The DPOY award has always been for centers. The last non-rim protector to win the award before Leonard was Ron Artest back during the 2003-04 season. Since then the winners have been Ben Wallace (twice before Artest and then another two times after), Marcus Camby, Kevin Garnett, Dwight Howard (three-peat), Tyson Chandler, Marc Gasol, and Joakim Noah … you get the idea by now.

The last perimeter defender to win DPOY back-to-back was actually a young Dennis Rodman from 1989-1991 with the Pistons — who even went on to play some center later in his career. Going back even further, the only other example is Sidney Moncrief of the Bucks, who was the DPOY from 1982-84 (the inaugural two seasons of the award).

Kawhi is a unicorn, as we say these days in the NBA, which inspired a list that rarely gets any love — the Top-10 Perimeter Defenders of All-Time


Robertson came into the league as a first-round pick by the Spurs in 1984. After showing potential as a rookie, he broke out in his second season — winning the first ever Most Improved Player award and the DPOY. Robertson would make the All-Defensive First Team twice and Second Team four more times. Aside from leading the NBA in steals three times, he also played in four All-Star games.

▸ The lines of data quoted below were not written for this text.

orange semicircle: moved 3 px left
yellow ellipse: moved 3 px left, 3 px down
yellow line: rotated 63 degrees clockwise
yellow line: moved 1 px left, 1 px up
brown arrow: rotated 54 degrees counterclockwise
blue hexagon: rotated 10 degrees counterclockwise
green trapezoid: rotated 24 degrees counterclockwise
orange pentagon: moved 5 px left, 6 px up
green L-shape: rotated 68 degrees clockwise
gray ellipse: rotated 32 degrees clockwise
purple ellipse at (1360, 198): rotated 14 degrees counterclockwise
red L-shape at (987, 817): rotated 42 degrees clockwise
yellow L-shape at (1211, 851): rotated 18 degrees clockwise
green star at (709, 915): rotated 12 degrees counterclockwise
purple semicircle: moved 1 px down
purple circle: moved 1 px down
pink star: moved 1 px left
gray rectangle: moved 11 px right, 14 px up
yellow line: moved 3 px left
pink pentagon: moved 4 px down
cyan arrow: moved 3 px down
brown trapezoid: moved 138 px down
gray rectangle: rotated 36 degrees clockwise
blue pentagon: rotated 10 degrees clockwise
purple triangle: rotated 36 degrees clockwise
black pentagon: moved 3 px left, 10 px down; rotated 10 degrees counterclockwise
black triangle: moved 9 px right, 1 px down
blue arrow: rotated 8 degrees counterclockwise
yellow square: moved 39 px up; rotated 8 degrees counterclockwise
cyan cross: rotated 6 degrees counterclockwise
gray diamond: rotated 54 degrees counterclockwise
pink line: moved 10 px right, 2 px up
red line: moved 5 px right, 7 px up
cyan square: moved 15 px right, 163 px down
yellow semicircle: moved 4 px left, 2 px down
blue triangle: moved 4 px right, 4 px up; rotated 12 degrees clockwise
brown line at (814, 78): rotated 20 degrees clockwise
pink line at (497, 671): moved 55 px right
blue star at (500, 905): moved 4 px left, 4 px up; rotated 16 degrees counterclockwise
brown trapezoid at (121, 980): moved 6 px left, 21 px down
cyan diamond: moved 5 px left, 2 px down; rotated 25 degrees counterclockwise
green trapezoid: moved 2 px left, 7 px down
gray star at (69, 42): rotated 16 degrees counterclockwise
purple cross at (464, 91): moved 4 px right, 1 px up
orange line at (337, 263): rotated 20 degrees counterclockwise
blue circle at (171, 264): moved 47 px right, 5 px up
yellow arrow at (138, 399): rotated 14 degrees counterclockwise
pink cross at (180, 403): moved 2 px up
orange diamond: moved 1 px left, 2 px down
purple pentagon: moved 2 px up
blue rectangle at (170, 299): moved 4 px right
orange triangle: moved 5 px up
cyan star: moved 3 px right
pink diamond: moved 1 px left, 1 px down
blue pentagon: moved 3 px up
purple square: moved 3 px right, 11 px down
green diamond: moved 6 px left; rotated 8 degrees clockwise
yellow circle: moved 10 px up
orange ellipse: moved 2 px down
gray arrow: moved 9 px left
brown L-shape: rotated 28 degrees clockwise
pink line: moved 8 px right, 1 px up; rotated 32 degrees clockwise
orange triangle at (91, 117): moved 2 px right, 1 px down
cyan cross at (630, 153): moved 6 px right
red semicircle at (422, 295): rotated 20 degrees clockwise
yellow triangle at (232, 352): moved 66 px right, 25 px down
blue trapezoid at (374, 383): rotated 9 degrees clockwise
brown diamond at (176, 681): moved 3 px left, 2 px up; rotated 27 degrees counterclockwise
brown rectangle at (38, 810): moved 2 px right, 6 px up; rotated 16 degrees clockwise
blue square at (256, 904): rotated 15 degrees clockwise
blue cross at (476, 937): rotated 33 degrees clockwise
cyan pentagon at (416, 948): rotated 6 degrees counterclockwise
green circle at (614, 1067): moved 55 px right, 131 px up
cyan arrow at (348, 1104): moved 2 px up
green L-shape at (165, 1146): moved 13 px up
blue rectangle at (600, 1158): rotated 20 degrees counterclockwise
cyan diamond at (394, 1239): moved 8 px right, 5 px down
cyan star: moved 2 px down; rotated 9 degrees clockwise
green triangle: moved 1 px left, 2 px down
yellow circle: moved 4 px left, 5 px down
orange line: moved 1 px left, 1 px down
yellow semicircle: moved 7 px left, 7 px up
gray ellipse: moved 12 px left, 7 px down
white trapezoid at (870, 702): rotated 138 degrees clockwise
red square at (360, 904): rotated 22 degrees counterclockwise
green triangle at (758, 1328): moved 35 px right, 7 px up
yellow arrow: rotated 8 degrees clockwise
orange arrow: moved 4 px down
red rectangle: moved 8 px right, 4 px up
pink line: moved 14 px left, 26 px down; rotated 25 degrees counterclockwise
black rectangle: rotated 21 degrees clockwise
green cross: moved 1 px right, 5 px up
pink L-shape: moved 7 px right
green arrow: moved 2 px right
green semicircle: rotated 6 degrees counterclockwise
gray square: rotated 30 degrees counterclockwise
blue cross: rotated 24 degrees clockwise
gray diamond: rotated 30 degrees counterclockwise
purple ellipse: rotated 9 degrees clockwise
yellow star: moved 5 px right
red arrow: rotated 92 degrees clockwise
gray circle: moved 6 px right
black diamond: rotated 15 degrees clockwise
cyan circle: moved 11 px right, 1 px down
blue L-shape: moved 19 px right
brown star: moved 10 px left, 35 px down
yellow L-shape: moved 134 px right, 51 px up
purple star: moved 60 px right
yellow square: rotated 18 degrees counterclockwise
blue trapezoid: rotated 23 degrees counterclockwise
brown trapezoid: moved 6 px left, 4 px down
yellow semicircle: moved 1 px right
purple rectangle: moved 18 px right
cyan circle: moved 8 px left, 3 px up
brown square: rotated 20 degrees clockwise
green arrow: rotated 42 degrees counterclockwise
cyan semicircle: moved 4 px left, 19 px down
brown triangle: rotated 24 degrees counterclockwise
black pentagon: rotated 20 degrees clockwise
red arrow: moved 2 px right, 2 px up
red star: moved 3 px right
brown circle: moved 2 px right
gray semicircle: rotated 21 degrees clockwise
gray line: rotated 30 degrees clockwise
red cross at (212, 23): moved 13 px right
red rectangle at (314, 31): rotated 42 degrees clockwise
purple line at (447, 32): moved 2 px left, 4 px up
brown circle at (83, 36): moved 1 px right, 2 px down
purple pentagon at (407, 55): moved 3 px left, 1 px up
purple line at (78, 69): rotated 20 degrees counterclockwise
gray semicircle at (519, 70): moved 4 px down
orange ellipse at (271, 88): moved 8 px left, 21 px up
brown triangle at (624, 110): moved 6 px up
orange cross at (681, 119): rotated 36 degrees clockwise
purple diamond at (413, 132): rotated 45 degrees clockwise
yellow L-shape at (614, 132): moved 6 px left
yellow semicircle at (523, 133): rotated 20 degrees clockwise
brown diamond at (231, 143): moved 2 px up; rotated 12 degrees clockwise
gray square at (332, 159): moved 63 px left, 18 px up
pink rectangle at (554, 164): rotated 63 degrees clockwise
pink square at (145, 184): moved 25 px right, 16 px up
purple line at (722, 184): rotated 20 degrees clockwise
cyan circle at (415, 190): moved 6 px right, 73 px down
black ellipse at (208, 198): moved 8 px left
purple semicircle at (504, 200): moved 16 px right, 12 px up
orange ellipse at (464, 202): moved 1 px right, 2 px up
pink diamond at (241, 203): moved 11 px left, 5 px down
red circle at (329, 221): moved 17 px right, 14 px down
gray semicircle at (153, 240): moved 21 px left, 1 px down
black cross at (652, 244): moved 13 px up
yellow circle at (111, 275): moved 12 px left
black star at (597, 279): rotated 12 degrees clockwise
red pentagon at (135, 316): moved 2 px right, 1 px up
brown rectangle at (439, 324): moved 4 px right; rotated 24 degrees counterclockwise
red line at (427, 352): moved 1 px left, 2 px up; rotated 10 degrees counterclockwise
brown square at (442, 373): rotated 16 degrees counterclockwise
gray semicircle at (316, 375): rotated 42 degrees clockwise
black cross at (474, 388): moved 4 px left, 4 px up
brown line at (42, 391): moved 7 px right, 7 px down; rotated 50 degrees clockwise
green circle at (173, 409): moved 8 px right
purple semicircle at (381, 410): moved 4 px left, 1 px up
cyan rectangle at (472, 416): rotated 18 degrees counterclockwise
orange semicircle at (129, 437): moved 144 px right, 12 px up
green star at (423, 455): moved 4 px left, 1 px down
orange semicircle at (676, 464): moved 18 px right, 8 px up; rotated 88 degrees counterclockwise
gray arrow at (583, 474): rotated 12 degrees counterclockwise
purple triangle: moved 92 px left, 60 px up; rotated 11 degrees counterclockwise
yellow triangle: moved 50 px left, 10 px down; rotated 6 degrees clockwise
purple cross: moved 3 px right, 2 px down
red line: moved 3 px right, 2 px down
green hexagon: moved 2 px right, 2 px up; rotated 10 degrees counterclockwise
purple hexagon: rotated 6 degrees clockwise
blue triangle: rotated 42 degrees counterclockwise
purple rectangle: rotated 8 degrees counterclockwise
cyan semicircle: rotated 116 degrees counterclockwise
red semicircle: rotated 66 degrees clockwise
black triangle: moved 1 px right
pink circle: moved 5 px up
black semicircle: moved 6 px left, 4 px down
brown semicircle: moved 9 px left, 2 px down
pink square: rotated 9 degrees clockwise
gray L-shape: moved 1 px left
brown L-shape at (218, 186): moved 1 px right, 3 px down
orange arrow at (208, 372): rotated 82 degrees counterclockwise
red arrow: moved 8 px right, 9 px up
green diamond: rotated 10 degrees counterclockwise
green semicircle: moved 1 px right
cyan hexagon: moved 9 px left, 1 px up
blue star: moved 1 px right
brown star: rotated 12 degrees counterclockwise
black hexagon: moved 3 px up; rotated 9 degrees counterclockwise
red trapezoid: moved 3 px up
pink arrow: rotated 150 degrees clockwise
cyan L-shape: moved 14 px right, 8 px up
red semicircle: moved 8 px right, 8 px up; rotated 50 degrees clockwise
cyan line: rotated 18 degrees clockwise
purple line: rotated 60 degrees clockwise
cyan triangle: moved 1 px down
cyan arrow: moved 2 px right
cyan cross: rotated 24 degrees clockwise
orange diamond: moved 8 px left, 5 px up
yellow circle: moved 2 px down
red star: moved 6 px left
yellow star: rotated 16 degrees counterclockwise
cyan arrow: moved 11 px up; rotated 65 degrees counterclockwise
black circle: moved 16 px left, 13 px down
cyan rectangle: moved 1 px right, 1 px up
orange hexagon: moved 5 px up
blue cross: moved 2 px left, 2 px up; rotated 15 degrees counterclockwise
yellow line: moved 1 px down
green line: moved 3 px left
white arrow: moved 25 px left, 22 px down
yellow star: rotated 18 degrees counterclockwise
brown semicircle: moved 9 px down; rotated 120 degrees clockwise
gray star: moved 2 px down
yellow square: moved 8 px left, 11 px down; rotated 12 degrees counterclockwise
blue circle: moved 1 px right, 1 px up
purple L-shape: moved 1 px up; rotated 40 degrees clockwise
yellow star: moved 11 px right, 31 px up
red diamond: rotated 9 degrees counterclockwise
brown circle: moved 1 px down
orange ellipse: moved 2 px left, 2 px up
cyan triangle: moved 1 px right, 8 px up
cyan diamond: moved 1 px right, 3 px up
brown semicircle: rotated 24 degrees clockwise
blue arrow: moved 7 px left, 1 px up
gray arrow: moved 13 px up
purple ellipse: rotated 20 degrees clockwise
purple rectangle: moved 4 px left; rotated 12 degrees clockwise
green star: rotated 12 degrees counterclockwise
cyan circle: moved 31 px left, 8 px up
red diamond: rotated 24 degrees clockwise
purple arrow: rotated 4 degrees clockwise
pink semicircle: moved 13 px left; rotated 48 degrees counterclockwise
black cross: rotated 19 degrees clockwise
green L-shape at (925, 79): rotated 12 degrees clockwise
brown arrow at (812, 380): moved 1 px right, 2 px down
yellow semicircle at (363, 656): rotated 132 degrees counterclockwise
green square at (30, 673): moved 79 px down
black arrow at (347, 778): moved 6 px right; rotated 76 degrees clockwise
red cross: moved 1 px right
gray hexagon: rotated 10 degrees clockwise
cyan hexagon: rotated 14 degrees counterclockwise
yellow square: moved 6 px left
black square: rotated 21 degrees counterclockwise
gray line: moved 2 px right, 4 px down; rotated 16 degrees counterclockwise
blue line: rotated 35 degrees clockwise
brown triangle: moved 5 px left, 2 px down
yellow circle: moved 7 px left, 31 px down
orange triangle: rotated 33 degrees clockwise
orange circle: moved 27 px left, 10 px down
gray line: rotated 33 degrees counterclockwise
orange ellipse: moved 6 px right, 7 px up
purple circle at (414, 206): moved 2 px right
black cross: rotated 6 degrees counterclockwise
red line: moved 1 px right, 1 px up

Cooper was the lockdown defender for the Showtime Lakers. Everyone remembers “Magic vs. Bird,” but Cooper was the guy that spent a lot of his time covering Larry Bird back in those days. Aside from winning the 1987 DPOY, Cooper was on five All-Defensive First Teams and won five championships in his career.


Metta World Peace, formerly known as Ron Artest was known as a great defender and a dirty player. Artest won the Defensive Player of the Year award in 2004, as matched up against a tough 2000's era filled with players such as Kobe Bryant, LeBron James, Tim Duncan, and Allen Iverson.

7. Sidney Moncrief

If the Defensive Player of the Year award was made before 1982, then Moncrief probably would've won all of them. Not only was he a great shooting guard, but he was also the first major lockdown defender. He was so good at defense, that even Michael Jordan complimented his defense. Moncrief’s speed and quick hands would translate well to any era. He was one of the NBA’s absolute best perimeter stoppers in the 1980s, and he went toe-to-toe with some of the game’s greatest offensive weapons.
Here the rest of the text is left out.